Les années passent, la timidité demeure. Elle continue à me freiner, moins qu’avant, moins longtemps, mais quand même. Ainsi donc ce matin-là, quand j’approche du bien nommé Bar du matin, à Forest, je ralentis le pas. Je passe une première fois devant ce café immense, ou qui me paraît tel. Je passe une deuxième fois, essayant de repérer Thomas Gunzig à l’intérieur ; je répète à nouveau la manoeuvre, l’air dégagé surjoué, dans l’autre sens ; je me sens vivant, je me sens gauche ; il faut arrêter, maintenant, sinon je finirai par être en retard alors que j’étais en avance. J’entre. Je le repère. Il est là-bas. Il est concentré sur son smartphone, sourcils froncés. Pour celles et ceux que ça intéresse : pull, blouson, barbe de trois gros jours.
S’il n’en fallait qu’un, ce serait Le Comte de Monte-Cristo, d’Alexandre Dumas.

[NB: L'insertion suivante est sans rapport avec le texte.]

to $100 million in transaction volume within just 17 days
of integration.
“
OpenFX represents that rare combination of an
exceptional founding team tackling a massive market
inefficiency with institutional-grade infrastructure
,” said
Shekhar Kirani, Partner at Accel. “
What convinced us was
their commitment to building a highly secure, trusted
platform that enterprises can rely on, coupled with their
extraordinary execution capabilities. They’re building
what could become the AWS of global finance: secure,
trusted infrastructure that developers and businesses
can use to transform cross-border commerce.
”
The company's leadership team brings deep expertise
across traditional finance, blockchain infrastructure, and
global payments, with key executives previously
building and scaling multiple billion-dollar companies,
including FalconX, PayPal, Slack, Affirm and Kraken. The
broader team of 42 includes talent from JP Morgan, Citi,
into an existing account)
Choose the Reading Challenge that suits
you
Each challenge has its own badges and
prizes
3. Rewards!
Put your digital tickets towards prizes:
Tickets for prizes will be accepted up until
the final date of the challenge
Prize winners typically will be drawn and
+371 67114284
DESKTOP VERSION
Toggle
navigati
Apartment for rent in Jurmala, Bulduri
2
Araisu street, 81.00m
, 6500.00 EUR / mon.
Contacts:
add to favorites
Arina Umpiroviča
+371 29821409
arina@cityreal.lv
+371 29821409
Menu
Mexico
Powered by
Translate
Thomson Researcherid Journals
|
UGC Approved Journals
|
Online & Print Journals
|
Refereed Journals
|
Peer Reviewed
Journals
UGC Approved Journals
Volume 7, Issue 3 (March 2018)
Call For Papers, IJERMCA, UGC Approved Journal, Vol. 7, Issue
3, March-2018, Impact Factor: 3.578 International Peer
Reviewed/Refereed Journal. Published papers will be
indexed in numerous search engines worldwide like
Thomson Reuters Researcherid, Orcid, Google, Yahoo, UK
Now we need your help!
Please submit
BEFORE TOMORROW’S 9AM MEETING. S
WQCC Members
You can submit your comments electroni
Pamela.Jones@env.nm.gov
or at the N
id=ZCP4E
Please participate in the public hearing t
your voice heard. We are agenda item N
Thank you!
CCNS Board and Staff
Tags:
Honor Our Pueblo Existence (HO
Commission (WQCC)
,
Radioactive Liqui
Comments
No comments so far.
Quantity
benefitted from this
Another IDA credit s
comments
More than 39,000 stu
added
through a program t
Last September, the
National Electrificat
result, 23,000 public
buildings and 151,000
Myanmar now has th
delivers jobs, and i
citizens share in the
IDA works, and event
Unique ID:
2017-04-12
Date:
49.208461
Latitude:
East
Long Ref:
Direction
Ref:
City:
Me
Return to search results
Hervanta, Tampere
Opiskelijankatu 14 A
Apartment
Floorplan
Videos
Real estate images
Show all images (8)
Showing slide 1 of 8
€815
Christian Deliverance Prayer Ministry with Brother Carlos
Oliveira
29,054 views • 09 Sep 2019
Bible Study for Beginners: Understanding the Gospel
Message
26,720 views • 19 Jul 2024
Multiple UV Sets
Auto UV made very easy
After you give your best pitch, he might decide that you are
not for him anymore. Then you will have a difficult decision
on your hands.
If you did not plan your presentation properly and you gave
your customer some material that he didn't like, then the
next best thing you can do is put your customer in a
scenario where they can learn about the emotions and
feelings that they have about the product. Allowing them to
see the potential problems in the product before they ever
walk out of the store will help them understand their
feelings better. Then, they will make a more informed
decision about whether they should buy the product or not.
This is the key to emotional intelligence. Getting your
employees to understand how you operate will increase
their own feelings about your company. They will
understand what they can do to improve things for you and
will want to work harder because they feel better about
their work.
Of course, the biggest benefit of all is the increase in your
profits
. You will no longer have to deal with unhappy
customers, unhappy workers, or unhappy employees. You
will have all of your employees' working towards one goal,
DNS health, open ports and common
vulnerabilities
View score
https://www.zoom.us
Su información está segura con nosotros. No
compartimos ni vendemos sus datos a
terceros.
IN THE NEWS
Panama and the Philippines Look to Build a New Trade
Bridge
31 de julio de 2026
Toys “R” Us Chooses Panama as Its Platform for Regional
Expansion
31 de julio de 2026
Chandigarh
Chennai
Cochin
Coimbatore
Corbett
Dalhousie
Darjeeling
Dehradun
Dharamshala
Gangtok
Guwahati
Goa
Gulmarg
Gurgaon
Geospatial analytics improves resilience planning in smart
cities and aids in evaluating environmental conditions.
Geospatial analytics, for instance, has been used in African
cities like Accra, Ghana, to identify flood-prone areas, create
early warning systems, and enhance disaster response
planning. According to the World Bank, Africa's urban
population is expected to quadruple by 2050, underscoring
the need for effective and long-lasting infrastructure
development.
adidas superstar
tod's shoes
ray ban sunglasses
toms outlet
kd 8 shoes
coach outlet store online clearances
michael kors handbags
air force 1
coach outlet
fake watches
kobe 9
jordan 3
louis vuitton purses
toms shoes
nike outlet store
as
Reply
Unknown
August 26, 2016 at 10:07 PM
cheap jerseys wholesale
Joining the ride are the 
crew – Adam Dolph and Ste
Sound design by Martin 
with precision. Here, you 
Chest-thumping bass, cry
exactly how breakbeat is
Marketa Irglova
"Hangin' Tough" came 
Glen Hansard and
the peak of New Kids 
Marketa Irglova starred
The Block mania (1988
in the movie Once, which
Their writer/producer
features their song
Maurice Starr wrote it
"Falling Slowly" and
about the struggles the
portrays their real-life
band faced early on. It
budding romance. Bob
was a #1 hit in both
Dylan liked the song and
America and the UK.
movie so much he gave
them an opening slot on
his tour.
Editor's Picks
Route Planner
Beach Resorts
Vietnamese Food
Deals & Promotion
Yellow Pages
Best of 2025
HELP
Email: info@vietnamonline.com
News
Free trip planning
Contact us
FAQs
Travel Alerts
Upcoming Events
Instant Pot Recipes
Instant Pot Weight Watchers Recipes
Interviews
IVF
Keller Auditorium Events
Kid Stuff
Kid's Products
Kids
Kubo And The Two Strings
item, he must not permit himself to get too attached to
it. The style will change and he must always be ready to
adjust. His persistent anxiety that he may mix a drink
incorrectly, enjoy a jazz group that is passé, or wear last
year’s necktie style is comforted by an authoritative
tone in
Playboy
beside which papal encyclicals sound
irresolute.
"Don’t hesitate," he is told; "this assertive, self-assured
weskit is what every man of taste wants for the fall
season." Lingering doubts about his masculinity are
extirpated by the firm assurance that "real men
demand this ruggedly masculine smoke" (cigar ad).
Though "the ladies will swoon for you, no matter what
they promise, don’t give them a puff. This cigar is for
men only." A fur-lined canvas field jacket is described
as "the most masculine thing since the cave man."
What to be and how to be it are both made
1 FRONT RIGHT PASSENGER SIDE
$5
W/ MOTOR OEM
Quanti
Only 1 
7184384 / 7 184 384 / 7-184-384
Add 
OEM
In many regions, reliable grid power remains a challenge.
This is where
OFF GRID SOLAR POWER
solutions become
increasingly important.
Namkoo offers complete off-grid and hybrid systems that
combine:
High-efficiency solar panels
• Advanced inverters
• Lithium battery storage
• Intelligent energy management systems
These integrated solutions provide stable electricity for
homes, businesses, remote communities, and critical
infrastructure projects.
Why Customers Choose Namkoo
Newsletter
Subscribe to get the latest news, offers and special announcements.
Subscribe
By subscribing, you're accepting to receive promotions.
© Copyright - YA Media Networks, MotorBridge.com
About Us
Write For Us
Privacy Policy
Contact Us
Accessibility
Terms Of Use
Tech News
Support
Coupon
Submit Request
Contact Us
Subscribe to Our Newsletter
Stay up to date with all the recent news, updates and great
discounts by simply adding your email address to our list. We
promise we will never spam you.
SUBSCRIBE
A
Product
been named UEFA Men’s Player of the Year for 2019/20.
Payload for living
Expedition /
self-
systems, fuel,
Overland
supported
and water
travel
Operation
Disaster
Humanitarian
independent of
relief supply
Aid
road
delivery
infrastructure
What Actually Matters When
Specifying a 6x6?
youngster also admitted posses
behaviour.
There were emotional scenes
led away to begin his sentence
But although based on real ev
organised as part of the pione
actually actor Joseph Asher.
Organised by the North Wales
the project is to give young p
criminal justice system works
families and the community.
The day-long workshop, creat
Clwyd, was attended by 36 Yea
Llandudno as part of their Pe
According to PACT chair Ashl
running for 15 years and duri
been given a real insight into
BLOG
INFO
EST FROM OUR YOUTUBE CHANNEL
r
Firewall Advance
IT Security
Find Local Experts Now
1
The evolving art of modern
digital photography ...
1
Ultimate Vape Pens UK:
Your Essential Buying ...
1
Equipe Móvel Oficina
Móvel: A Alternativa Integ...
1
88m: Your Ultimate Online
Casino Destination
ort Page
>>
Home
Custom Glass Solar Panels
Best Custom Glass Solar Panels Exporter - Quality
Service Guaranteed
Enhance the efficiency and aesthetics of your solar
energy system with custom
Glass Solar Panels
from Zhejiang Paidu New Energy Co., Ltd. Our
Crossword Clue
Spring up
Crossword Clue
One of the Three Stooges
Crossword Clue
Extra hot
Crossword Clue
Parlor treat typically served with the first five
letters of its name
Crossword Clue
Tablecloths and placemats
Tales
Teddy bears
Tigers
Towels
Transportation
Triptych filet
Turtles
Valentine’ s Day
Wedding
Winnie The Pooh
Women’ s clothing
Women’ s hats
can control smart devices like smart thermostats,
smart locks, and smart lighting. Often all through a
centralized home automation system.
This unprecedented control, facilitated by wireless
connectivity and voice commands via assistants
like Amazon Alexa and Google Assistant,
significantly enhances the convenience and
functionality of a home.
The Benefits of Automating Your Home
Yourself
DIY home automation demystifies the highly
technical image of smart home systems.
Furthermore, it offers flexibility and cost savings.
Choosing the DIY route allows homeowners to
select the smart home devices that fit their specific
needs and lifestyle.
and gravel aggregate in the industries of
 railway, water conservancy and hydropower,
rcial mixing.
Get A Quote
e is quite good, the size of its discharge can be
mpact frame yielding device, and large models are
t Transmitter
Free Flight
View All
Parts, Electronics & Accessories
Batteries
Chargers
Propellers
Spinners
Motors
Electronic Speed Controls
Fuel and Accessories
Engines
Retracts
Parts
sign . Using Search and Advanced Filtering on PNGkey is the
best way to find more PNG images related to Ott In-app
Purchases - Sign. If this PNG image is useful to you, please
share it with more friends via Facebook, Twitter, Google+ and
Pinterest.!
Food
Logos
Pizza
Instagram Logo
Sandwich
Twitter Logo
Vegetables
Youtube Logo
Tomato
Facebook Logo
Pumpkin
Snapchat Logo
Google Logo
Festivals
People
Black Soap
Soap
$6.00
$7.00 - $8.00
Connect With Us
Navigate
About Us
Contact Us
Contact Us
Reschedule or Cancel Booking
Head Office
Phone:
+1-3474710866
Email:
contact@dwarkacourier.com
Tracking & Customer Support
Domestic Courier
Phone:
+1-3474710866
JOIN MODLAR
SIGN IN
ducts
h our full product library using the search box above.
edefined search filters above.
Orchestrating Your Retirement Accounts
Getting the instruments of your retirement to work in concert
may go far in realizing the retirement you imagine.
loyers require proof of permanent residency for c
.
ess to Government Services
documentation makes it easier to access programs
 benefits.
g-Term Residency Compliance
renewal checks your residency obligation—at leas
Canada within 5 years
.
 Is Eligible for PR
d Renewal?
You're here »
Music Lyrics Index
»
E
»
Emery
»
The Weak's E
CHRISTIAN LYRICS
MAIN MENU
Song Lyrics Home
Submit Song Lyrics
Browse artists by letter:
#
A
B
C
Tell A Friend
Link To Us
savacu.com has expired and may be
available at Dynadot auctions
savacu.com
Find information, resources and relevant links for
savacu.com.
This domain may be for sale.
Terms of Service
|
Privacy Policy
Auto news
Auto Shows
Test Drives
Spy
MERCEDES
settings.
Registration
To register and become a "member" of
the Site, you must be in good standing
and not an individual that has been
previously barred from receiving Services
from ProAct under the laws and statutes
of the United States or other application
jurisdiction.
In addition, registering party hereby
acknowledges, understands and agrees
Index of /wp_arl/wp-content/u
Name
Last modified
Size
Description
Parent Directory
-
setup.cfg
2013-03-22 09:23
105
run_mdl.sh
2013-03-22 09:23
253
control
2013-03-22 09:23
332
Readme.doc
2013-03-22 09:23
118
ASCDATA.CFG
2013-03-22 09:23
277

Thomas Gunzig lève les yeux, semble redescendre d’une autre planète, se déplie, je lui serre la main. Il répond que oui, il vient parfois écrire dans ce café : » On y est bien, il y a des tables, du wifi. » Je rappelle le plus vite possible, parce que je devine qu’il ne faut pas perdre de temps, pourquoi je suis là, ses bouquins préférés, tout ça. Il répond OK. Je lui déballe les autres auteurs rencontrés pour Le Vif/L’Express en été et après chaque nom cité, il répond aussi OK. C’est bref, ça pourrait être froid, ça ne l’est pas. C’est efficace. Et il va être efficace, Thomas Gunzig, pendant tout notre entretien. Il nous avait pourtant prévenu qu’il n’aurait pas le temps de le préparer. On n’en appréciera que davantage encore son sens de la pédagogie.
Une sorte de grand roman parfait
» Il y a quelques livres que j’adore, qui m’ont marqué, mais s’il n’en fallait qu’un, ce serait Le Comte de Monte-Cristo « , d’Alexandre Dumas, commence Thomas Gunzig. Il argumente, dans une espèce d’énumération sur un ton neutre, comme s’il cochait des cases qui apparaissent spontanément dans sa tête : » C’est une sorte de grand roman parfait. C’est un roman d’abord extrêmement bien construit. L’histoire est formidable. C’est un gros roman mais le rythme est très bien tenu. Il y a des rebondissements, il y a du suspense mais il y a aussi une intelligence humaine très profonde. Il y a des personnages fantastiquement bien définis, bien décrits. Il y a un fil narratif extrêmement tendu, extrêmement clair du début à la fin. Il y a une élégance de l’écriture. Les scènes sont très puissantes. Ce sont des leçons d’écriture littéraire, des leçons de scénario. » Je parlais plus haut d’énumération sur un ton neutre mais il ne faudrait pas la traduire par » robotique « . Non, le ton de Thomas Gunzig n’est pas du tout celui qu’il adopte dans ses chroniques radio sur la Première (RTBF), c’est beaucoup moins enjoué là en vrai, mais c’est tout aussi habité.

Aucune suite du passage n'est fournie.